_TASK INSTRUCTIONS_
All entries are to be given again verbatim.

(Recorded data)
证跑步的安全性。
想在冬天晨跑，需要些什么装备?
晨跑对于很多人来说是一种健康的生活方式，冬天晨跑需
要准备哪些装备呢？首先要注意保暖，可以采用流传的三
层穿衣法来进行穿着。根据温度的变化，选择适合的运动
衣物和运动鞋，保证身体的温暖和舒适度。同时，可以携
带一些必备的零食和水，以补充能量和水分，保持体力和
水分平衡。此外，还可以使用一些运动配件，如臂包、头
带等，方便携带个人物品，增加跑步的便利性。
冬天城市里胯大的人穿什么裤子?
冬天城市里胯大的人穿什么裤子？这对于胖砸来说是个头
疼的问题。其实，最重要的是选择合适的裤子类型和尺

_ANSWER BOX_
证跑步的安全性。
想在冬天晨跑，需要些什么装备?
晨跑对于很多人来说是一种健康的生活方式，冬天晨跑需
要准备哪些装备呢？首先要注意保暖，可以采用流传的三
层穿衣法来进行穿着。根据温度的变化，选择适合的运动
衣物和运动鞋，保证身体的温暖和舒适度。同时，可以携
带一些必备的零食和水，以补充能量和水分，保持体力和
水分平衡。此外，还可以使用一些运动配件，如臂包、头
带等，方便携带个人物品，增加跑步的便利性。
冬天城市里胯大的人穿什么裤子?
冬天城市里胯大的人穿什么裤子？这对于胖砸来说是个头
疼的问题。其实，最重要的是选择合适的裤子类型和尺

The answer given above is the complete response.